● **ACTION ITEM**: Would you mind restating all of the records word for word, skipping the pictures?

● **MATERIAL SHOWN**:
------------------------------------------------------------
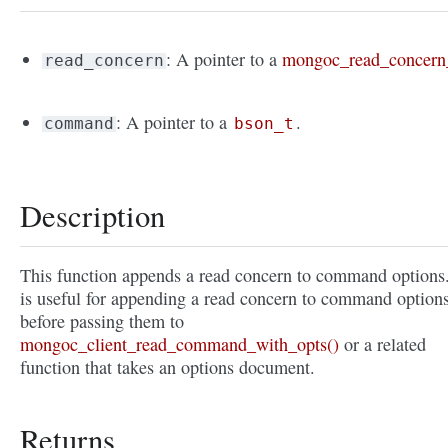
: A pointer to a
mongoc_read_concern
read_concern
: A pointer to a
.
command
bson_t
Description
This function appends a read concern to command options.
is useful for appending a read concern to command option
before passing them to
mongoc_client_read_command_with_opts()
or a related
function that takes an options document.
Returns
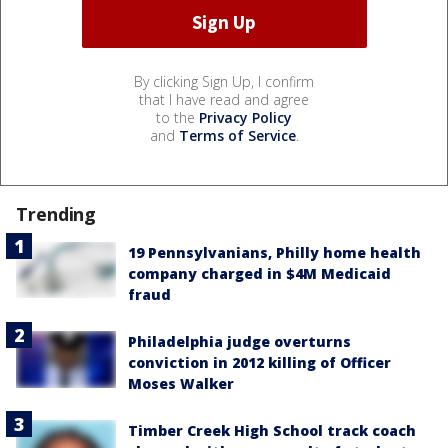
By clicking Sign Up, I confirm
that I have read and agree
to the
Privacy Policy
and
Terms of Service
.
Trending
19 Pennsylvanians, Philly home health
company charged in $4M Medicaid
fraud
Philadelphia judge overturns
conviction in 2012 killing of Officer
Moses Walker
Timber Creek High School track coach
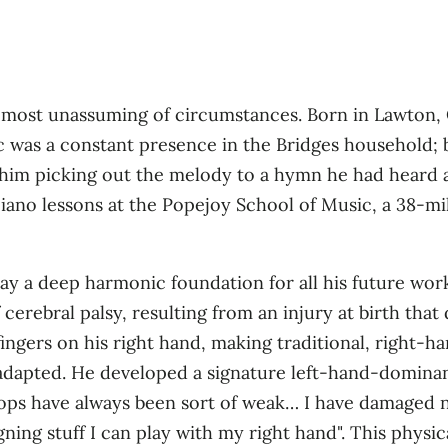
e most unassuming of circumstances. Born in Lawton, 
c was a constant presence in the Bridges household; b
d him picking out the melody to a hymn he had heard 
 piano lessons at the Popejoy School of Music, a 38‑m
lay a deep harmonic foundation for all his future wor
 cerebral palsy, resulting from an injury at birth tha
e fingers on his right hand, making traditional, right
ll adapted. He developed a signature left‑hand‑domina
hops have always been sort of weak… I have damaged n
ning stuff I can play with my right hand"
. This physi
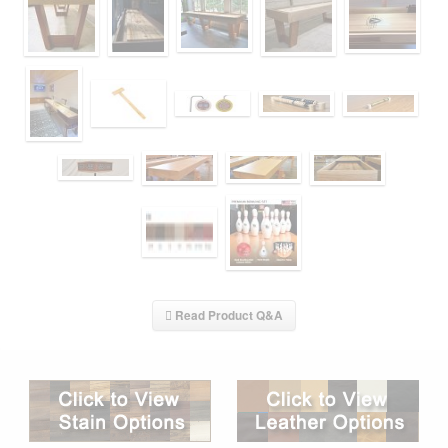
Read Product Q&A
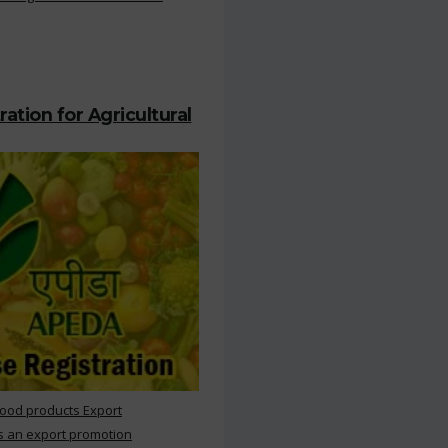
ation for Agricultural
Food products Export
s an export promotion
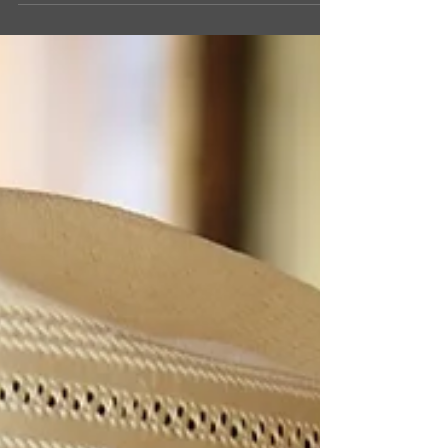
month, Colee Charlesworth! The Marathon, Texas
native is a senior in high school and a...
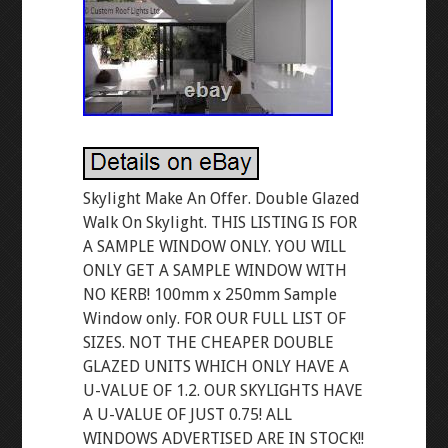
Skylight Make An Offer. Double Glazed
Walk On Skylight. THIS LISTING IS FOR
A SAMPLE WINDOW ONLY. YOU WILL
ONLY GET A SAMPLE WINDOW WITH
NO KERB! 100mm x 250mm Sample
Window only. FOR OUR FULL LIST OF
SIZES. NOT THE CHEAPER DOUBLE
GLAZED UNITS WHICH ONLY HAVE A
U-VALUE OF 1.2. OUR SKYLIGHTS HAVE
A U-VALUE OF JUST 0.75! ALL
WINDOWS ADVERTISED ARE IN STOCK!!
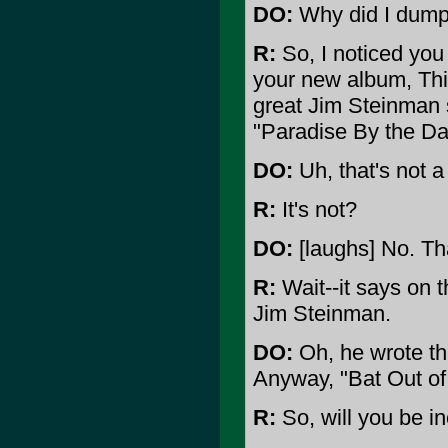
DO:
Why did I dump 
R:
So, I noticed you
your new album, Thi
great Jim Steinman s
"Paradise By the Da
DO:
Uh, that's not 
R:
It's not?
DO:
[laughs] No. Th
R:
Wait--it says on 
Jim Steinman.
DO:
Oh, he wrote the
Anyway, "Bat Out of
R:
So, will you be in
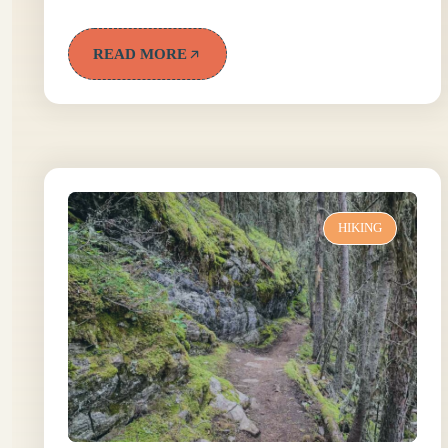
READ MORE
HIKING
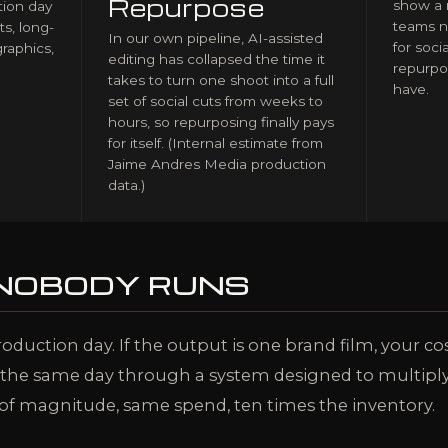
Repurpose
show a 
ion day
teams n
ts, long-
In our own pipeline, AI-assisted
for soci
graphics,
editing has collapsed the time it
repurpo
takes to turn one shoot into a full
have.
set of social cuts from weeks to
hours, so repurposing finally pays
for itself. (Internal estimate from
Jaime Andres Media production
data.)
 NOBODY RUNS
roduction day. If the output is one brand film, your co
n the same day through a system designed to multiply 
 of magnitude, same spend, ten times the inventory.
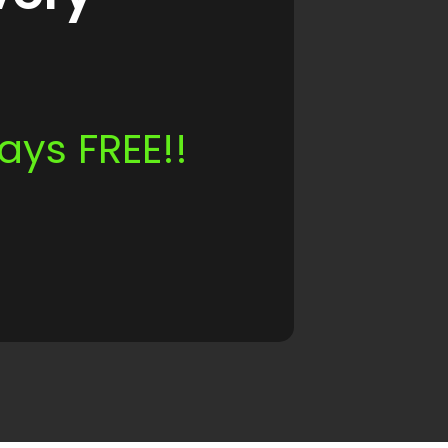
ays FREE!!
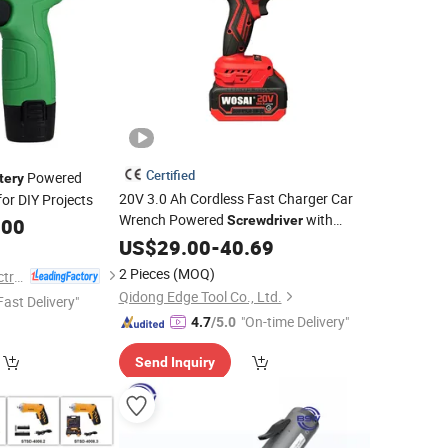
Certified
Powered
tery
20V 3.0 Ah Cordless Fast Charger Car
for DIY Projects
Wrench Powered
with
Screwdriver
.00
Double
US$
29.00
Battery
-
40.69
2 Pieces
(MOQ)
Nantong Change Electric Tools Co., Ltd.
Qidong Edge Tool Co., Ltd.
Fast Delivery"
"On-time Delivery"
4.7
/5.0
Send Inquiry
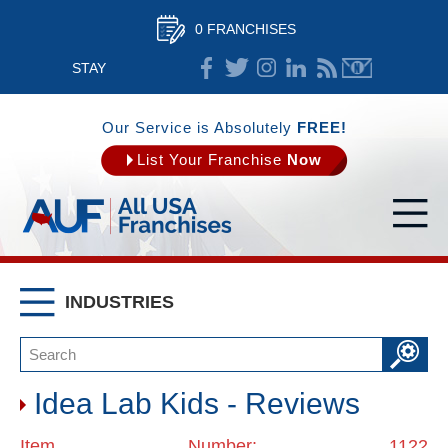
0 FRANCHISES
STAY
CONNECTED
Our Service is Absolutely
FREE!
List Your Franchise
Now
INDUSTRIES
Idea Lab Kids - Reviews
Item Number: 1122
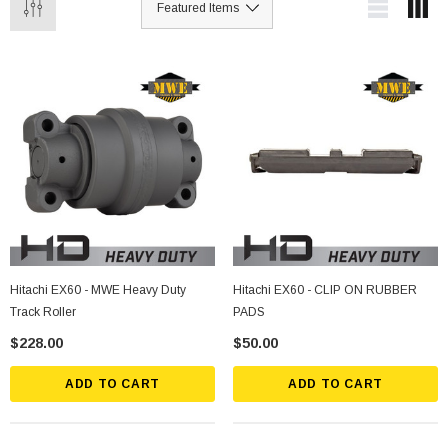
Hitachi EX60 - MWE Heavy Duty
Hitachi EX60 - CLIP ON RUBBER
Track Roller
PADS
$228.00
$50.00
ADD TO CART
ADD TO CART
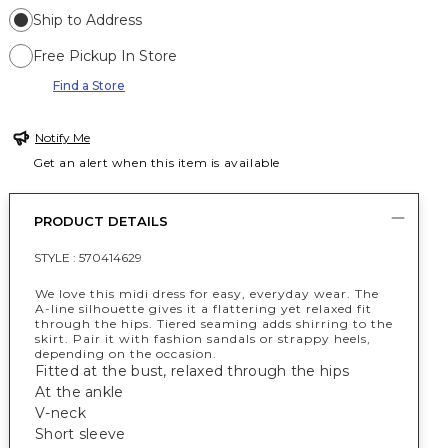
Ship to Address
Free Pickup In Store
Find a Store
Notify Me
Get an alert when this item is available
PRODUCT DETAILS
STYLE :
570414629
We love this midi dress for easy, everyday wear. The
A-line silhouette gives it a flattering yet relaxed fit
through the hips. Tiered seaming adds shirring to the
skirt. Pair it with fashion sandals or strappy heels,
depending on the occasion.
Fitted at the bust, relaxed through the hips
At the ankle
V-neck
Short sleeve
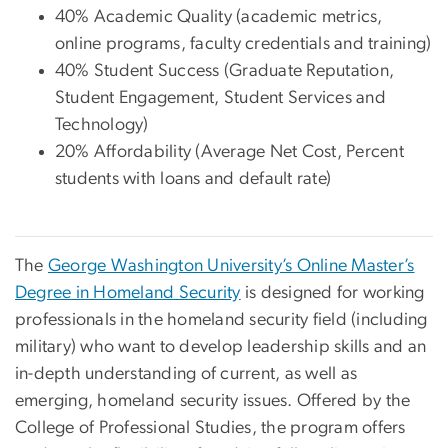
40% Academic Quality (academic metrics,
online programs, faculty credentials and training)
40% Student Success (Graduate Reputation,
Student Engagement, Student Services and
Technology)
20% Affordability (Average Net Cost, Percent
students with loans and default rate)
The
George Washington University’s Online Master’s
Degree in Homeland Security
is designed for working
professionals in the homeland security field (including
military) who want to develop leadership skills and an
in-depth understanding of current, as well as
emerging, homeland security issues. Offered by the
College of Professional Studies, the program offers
------------------------------------------------------------
● **WRITTEN ANSWER**:
: A pointer to a
mongoc_read_concern
read_concern
: A pointer to a
.
command
bson_t
Description
This function appends a read concern to command options.
is useful for appending a read concern to command option
before passing them to
mongoc_client_read_command_with_opts()
or a related
function that takes an options document.
Returns
By clicking Sign Up, I confirm
that I have read and agree
to the
Privacy Policy
and
Terms of Service
.
Trending
19 Pennsylvanians, Philly home health
company charged in $4M Medicaid
fraud
Philadelphia judge overturns
conviction in 2012 killing of Officer
Moses Walker
Timber Creek High School track coach
e most unassuming of circumstances. Born in Lawton, 
c was a constant presence in the Bridges household; b
d him picking out the melody to a hymn he had heard 
 piano lessons at the Popejoy School of Music, a 38‑m
lay a deep harmonic foundation for all his future wor
 cerebral palsy, resulting from an injury at birth tha
e fingers on his right hand, making traditional, right
ll adapted. He developed a signature left‑hand‑domina
hops have always been sort of weak… I have damaged n
ning stuff I can play with my right hand"
. This physi
Read Product Q&A
ation for Agricultural
Food products Export
s an export promotion
month, Colee Charlesworth! The Marathon, Texas
native is a senior in high school and a...
Skylight Make An Offer. Double Glazed
Walk On Skylight. THIS LISTING IS FOR
A SAMPLE WINDOW ONLY. YOU WILL
ONLY GET A SAMPLE WINDOW WITH
NO KERB! 100mm x 250mm Sample
Window only. FOR OUR FULL LIST OF
SIZES. NOT THE CHEAPER DOUBLE
GLAZED UNITS WHICH ONLY HAVE A
U-VALUE OF 1.2. OUR SKYLIGHTS HAVE
A U-VALUE OF JUST 0.75! ALL
WINDOWS ADVERTISED ARE IN STOCK!!
DO:
Why did I dump 
R:
So, I noticed you
your new album, Thi
great Jim Steinman s
"Paradise By the Da
DO:
Uh, that's not 
R:
It's not?
DO:
[laughs] No. Th
R:
Wait--it says on 
Jim Steinman.
DO:
Oh, he wrote the
Anyway, "Bat Out of
R:
So, will you be in
READ MORE
HIKING
Repurpose
show a 
ion day
teams n
ts, long-
In our own pipeline, AI-assisted
for soci
graphics,
editing has collapsed the time it
repurpo
takes to turn one shoot into a full
have.
set of social cuts from weeks to
hours, so repurposing finally pays
for itself. (Internal estimate from
Jaime Andres Media production
data.)
 NOBODY RUNS
roduction day. If the output is one brand film, your co
n the same day through a system designed to multiply 
 of magnitude, same spend, ten times the inventory.
ays FREE!!
Certified
Powered
tery
20V 3.0 Ah Cordless Fast Charger Car
for DIY Projects
Wrench Powered
with
Screwdriver
.00
Double
US$
29.00
Battery
-
40.69
2 Pieces
(MOQ)
Nantong Change Electric Tools Co., Ltd.
Qidong Edge Tool Co., Ltd.
Fast Delivery"
"On-time Delivery"
4.7
/5.0
Send Inquiry
0 FRANCHISES
STAY
CONNECTED
Our Service is Absolutely
FREE!
List Your Franchise
Now
INDUSTRIES
Idea Lab Kids - Reviews
Item Number: 1122
Hitachi EX60 - MWE Heavy Duty
Hitachi EX60 - CLIP ON RUBBER
Track Roller
PADS
$228.00
$50.00
ADD TO CART
ADD TO CART
Ship to Address
Free Pickup In Store
Find a Store
Notify Me
Get an alert when this item is available
PRODUCT DETAILS
STYLE :
570414629
We love this midi dress for easy, everyday wear. The
A-line silhouette gives it a flattering yet relaxed fit
through the hips. Tiered seaming adds shirring to the
skirt. Pair it with fashion sandals or strappy heels,
depending on the occasion.
Fitted at the bust, relaxed through the hips
At the ankle
V-neck
Short sleeve
40% Academic Quality (academic metrics,
online programs, faculty credentials and training)
40% Student Success (Graduate Reputation,
Student Engagement, Student Services and
Technology)
20% Affordability (Average Net Cost, Percent
students with loans and default rate)
The
George Washington University’s Online Master’s
Degree in Homeland Security
is designed for working
professionals in the homeland security field (including
military) who want to develop leadership skills and an
in-depth understanding of current, as well as
emerging, homeland security issues. Offered by the
College of Professional Studies, the program offers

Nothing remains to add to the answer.